= Beginning of Section =

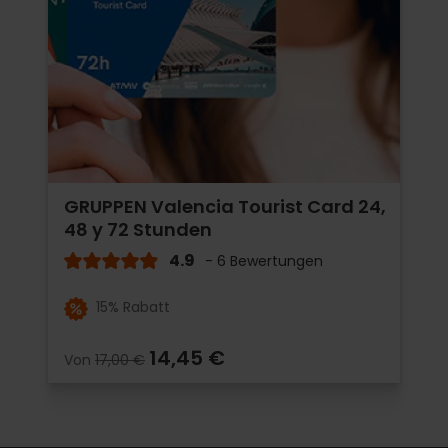
GRUPPEN Valencia Tourist Card 24,
48 y 72 Stunden
4.9
- 6 Bewertungen
15% Rabatt
14,45 €
Von
17,00 €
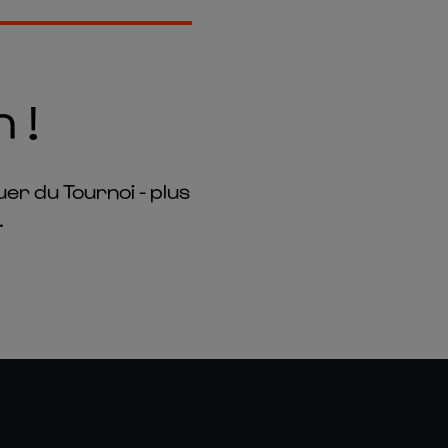
 !
uer du Tournoi - plus
.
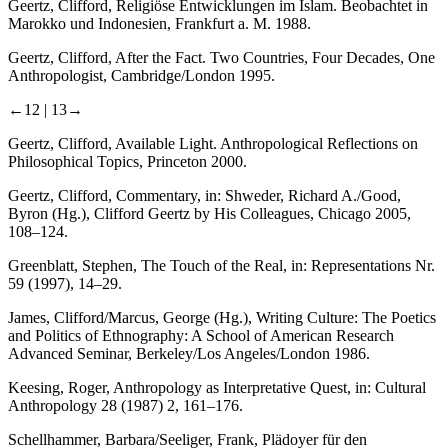
Geertz, Clifford, Religiöse Entwicklungen im Islam. Beobachtet in
Marokko und Indonesien, Frankfurt a. M. 1988.
Geertz, Clifford, After the Fact. Two Countries, Four Decades, One
Anthropologist, Cambridge/London 1995.
←12 |
13→
Geertz, Clifford, Available Light. Anthropological Reflections on
Philosophical Topics, Princeton 2000.
Geertz, Clifford, Commentary, in: Shweder, Richard A./Good,
Byron (Hg.), Clifford Geertz by His Colleagues, Chicago 2005,
108–124.
Greenblatt, Stephen, The Touch of the Real, in: Representations Nr.
59 (1997), 14–29.
James, Clifford/Marcus, George (Hg.), Writing Culture: The Poetics
and Politics of Ethnography: A School of American Research
Advanced Seminar, Berkeley/Los Angeles/London 1986.
Keesing, Roger, Anthropology as Interpretative Quest, in: Cultural
Anthropology 28 (1987) 2, 161–176.
Schellhammer, Barbara/Seeliger, Frank, Plädoyer für den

= End of Section =

Task directions: Which lines of the data include the string "Geertz"? Find them and copy each one.

Response to this task:
Geertz, Clifford, Religiöse Entwicklungen im Islam. Beobachtet in
Geertz, Clifford, After the Fact. Two Countries, Four Decades, One
Geertz, Clifford, Available Light. Anthropological Reflections on
Geertz, Clifford, Commentary, in: Shweder, Richard A./Good,
Byron (Hg.), Clifford Geertz by His Colleagues, Chicago 2005,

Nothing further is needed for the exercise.